- [Work instruction] Return the records below exactly; pictures stay out.
Start of Records supplied
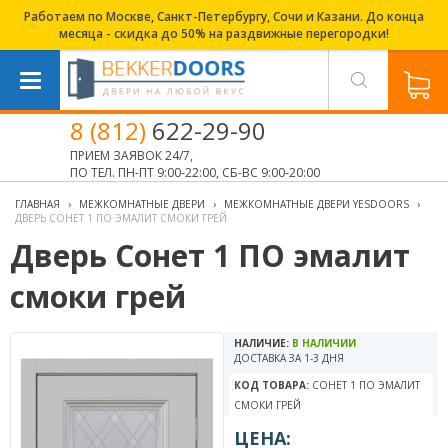
Работаем по Москве, Санкт-Петербургу, Сочи и Казани. До конца
месяца - скидка до 50% на раздвижные перегородки!
8 (812)
622-29-90
ПРИЕМ ЗАЯВОК 24/7,
ПО ТЕЛ. ПН-ПТ 9:00-22:00, СБ-ВС 9:00-20:00
ГЛАВНАЯ
›
МЕЖКОМНАТНЫЕ ДВЕРИ
›
МЕЖКОМНАТНЫЕ ДВЕРИ YESDOORS
›
ДВЕРЬ СОНЕТ 1 ПО ЭМАЛИТ СМОКИ ГРЕЙ
Дверь Сонет 1 ПО эмалит
смоки грей
НАЛИЧИЕ:
В НАЛИЧИИ
ДОСТАВКА ЗА 1-3 ДНЯ
КОД ТОВАРА:
СОНЕТ 1 ПО ЭМАЛИТ
СМОКИ ГРЕЙ
ЦЕНА:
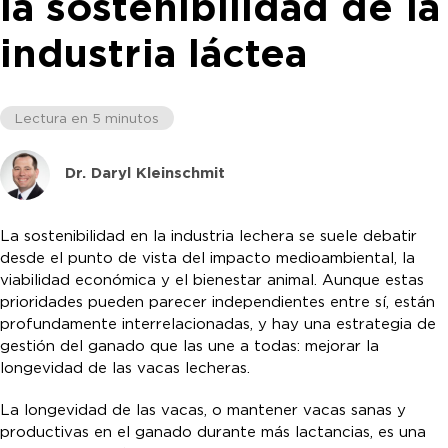
la sostenibilidad de la
industria láctea
Lectura en 5 minutos
Dr. Daryl Kleinschmit
La sostenibilidad en la industria lechera se suele debatir
desde el punto de vista del impacto medioambiental, la
viabilidad económica y el bienestar animal. Aunque estas
prioridades pueden parecer independientes entre sí, están
profundamente interrelacionadas, y hay una estrategia de
gestión del ganado que las une a todas: mejorar la
longevidad de las vacas lecheras.
La longevidad de las vacas, o mantener vacas sanas y
productivas en el ganado durante más lactancias, es una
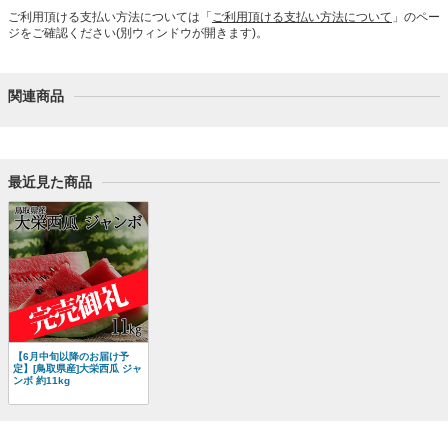
ご利用頂ける支払い方法については「
ご利用頂ける支払い方法について
」のペー
ジをご確認ください(別ウィンドウが開きます)。
関連商品
最近見た商品
【6月中旬以降のお届け予
定】[鳥取県産]大栄西瓜 ジャ
ンボ 約11kg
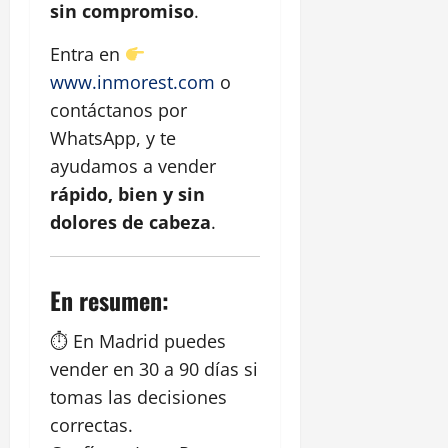
sin compromiso
.
Entra en
www.inmorest.com
o
contáctanos por
WhatsApp, y te
ayudamos a vender
rápido, bien y sin
dolores de cabeza
.
En resumen:
⏱ En Madrid puedes
vender en 30 a 90 días si
tomas las decisiones
correctas.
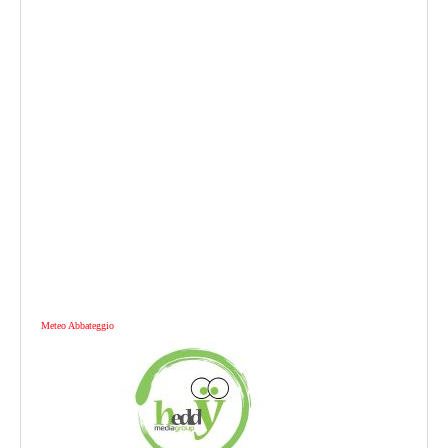
Meteo Abbateggio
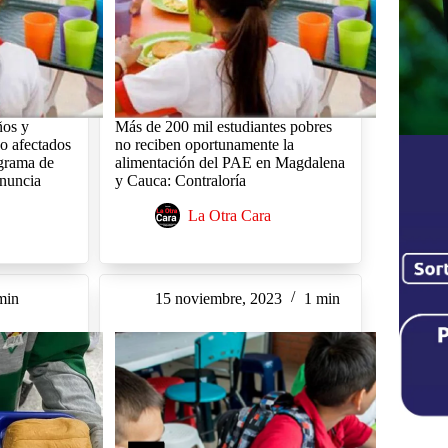
ños y
Más de 200 mil estudiantes pobres
do afectados
no reciben oportunamente la
ograma de
alimentación del PAE en Magdalena
enuncia
y Cauca: Contraloría
La Otra Cara
min
15 noviembre, 2023
1 min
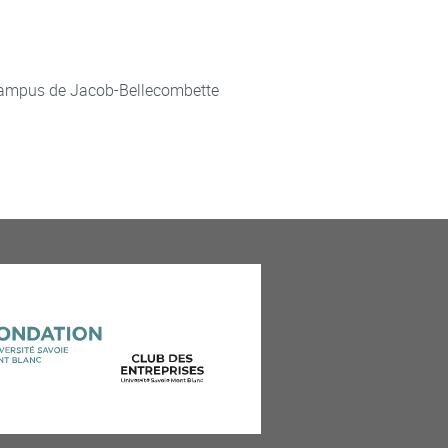
ampus de Jacob-Bellecombette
End of Records supplied
- [Solved exercise]
Работаем по Москве, Санкт-Петербургу, Сочи и Казани. До конца
месяца - скидка до 50% на раздвижные перегородки!
8 (812)
622-29-90
ПРИЕМ ЗАЯВОК 24/7,
ПО ТЕЛ. ПН-ПТ 9:00-22:00, СБ-ВС 9:00-20:00
ГЛАВНАЯ
›
МЕЖКОМНАТНЫЕ ДВЕРИ
›
МЕЖКОМНАТНЫЕ ДВЕРИ YESDOORS
›
ДВЕРЬ СОНЕТ 1 ПО ЭМАЛИТ СМОКИ ГРЕЙ
Дверь Сонет 1 ПО эмалит
смоки грей
НАЛИЧИЕ:
В НАЛИЧИИ
ДОСТАВКА ЗА 1-3 ДНЯ
КОД ТОВАРА:
СОНЕТ 1 ПО ЭМАЛИТ
СМОКИ ГРЕЙ
ЦЕНА:
la sostenibilidad de la
industria láctea
Lectura en 5 minutos
Dr. Daryl Kleinschmit
La sostenibilidad en la industria lechera se suele debatir
desde el punto de vista del impacto medioambiental, la
viabilidad económica y el bienestar animal. Aunque estas
prioridades pueden parecer independientes entre sí, están
profundamente interrelacionadas, y hay una estrategia de
gestión del ganado que las une a todas: mejorar la
longevidad de las vacas lecheras.
La longevidad de las vacas, o mantener vacas sanas y
productivas en el ganado durante más lactancias, es una
ご利用頂ける支払い方法については「
ご利用頂ける支払い方法について
」のペー
ジをご確認ください(別ウィンドウが開きます)。
関連商品
最近見た商品
【6月中旬以降のお届け予
定】[鳥取県産]大栄西瓜 ジャ
ンボ 約11kg
sin compromiso
.
Entra en
www.inmorest.com
o
contáctanos por
WhatsApp, y te
ayudamos a vender
rápido, bien y sin
dolores de cabeza
.
En resumen:
⏱ En Madrid puedes
vender en 30 a 90 días si
tomas las decisiones
correctas.
Meteo Abbateggio
ños y
Más de 200 mil estudiantes pobres
do afectados
no reciben oportunamente la
ograma de
alimentación del PAE en Magdalena
enuncia
y Cauca: Contraloría
La Otra Cara
min
15 noviembre, 2023
1 min
ampus de Jacob-Bellecombette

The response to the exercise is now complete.